Coast Guard skipper Bill Bates said he misread the danger when Selwood reported his predicament.
“He said: ‘I’m injured, I’ve broken my arm, I’ve got lacerations and there’s a shark in my boat,’” Bates said.
“Often a fisherman will bring a small shark on board — maybe 2 or 3 feet [up to 1m] — and they’re still ferocious. That’s what I was expecting, but I was totally wrong,” he added.
The coast guard crew rescued Selwood, but left the shark, which was estimated to weigh 200kg.
“The shark was thrashing inside the boat, taking up the entire deck area — there was no way you’d put a foot in there,” Bates said.
The coast guard took Selwood to paramedics at Evans Head, where his badly swollen arm was cleared of any fractures.
The coast guard later towed Selwood’s boat with the shark into Evans Head just before nightfall.
“We think it was already dead at that stage, but no one was game to put their finger in to find out,” Bates said.
Why the shark flung itself over the motor and into the anchored boat is a mystery.

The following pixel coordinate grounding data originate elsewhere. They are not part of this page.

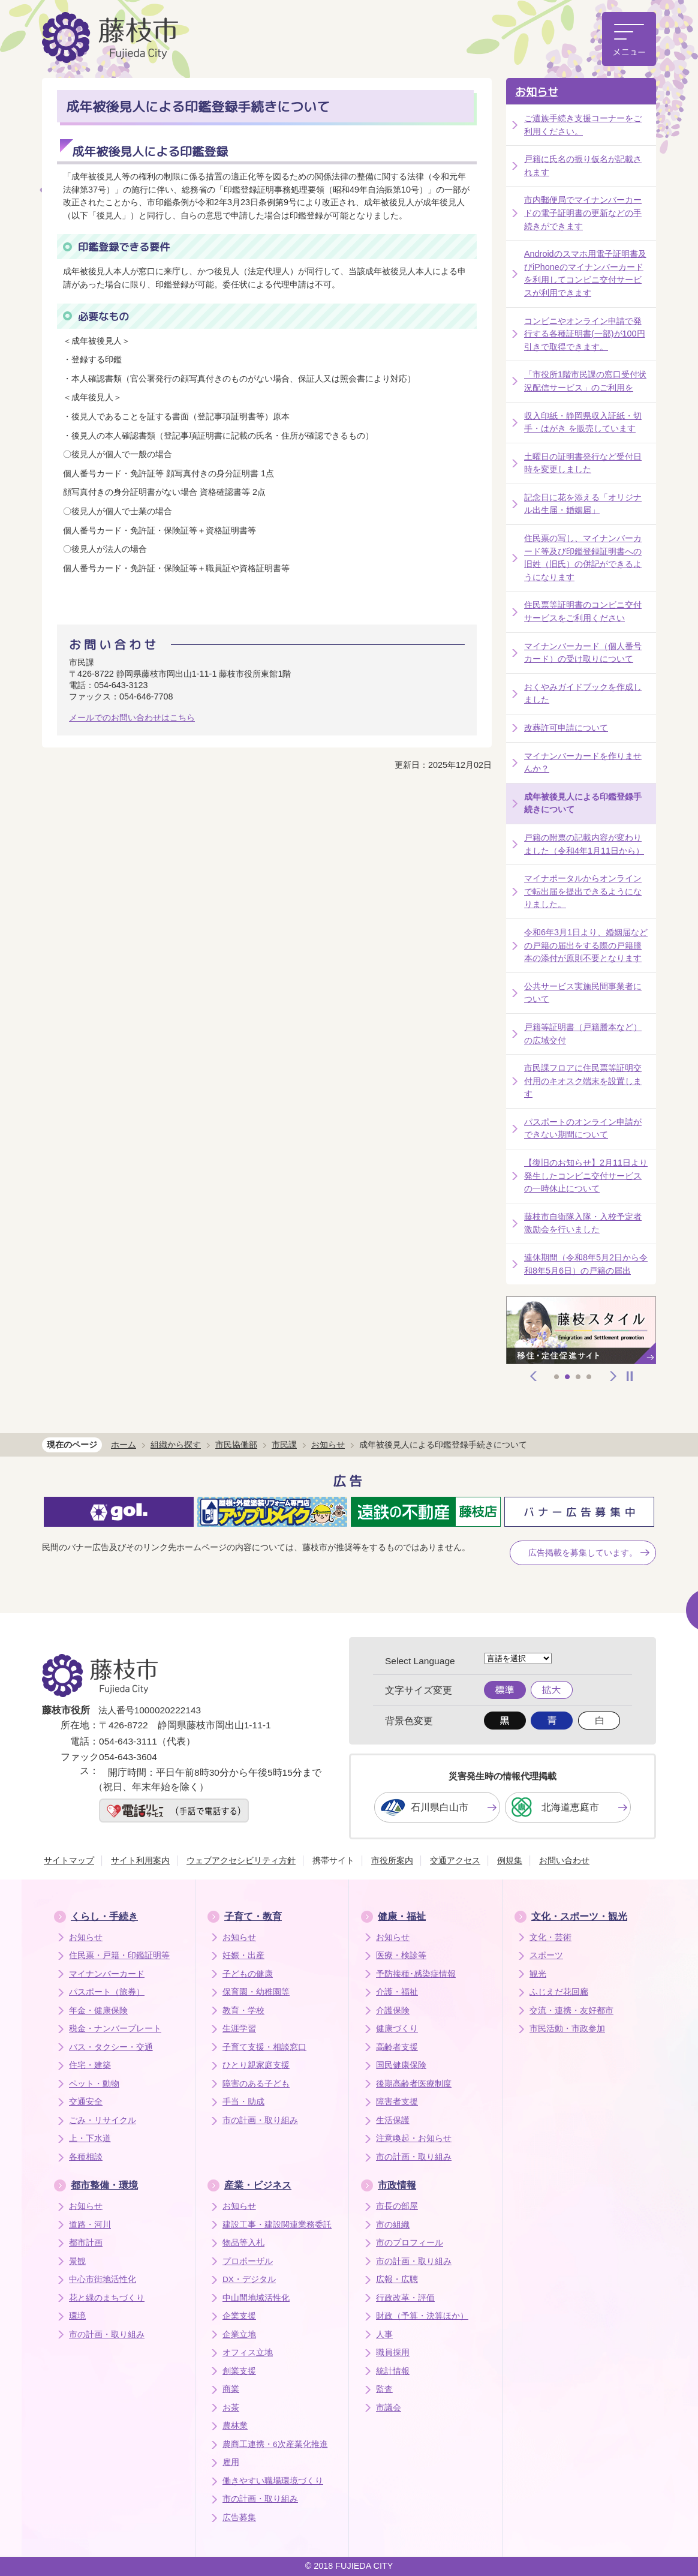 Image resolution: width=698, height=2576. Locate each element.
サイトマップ (69, 1860)
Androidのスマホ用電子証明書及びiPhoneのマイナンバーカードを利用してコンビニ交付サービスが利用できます (585, 273)
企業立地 (239, 2334)
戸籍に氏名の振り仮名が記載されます (583, 165)
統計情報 (393, 2371)
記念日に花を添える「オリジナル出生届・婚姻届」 (583, 504)
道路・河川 (90, 2224)
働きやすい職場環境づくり (272, 2480)
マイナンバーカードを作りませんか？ (583, 762)
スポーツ (546, 1955)
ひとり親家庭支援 (256, 2065)
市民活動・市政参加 (567, 2028)
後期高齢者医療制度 (414, 2083)
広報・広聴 (397, 2279)
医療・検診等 (401, 1955)
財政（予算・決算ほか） (422, 2315)
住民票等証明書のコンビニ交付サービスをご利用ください (583, 611)
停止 (629, 1376)
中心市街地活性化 (102, 2279)
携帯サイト (333, 1860)
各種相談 (86, 2156)
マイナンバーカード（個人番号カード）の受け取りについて (583, 652)
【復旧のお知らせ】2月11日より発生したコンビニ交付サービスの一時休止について (586, 1175)
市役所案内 (392, 1860)
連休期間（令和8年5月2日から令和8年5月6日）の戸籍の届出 (586, 1264)
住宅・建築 (90, 2065)
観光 (537, 1973)
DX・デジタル (249, 2279)
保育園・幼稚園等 (256, 1991)
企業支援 (239, 2315)
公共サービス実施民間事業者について (583, 992)
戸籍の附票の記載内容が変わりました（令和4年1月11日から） (584, 844)
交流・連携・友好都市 (571, 2010)
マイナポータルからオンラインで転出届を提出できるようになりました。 (583, 891)
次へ (613, 1376)
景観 (77, 2261)
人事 (384, 2334)
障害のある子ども (256, 2083)
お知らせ (536, 92)
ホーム (123, 1444)
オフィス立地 (247, 2352)
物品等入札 (243, 2242)
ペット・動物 (94, 2083)
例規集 (509, 1860)
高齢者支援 (397, 2047)
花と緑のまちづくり (107, 2297)
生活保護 (393, 2120)
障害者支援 (397, 2101)
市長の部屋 (397, 2206)
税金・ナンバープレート (115, 2028)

Selwood said he was sitting on a cooler, known generically in Australia by the popular brand name Esky, with two handlines off the port and starboard sides of the boat when he saw one of the lines move as if a fish was hooked.
“I hopped up off the Esky, I touched the handline and I just caught a blur coming in the corner of me eye and just out of instinct, I threw me right arm up and this thing hit me in the forearm and spun me around and knocked me off me feet,” Selwood said.
“This thing was beside me and I looked over and thought: ‘Oh, a bloody shark,’” he said.
“So I just climbed — he was doing a mad dance around, he was thrashing everywhere,” he added.
Selwood said he will have to replace destroyed equipment, including buckets and coolers, before returning to the fishing spot he has visited for more than 50 years.
“He didn’t do anything structural to me boat, it just smashed anything that was in his road. You can understand, he was a wild creature out of his comfort zone,” Selwood said.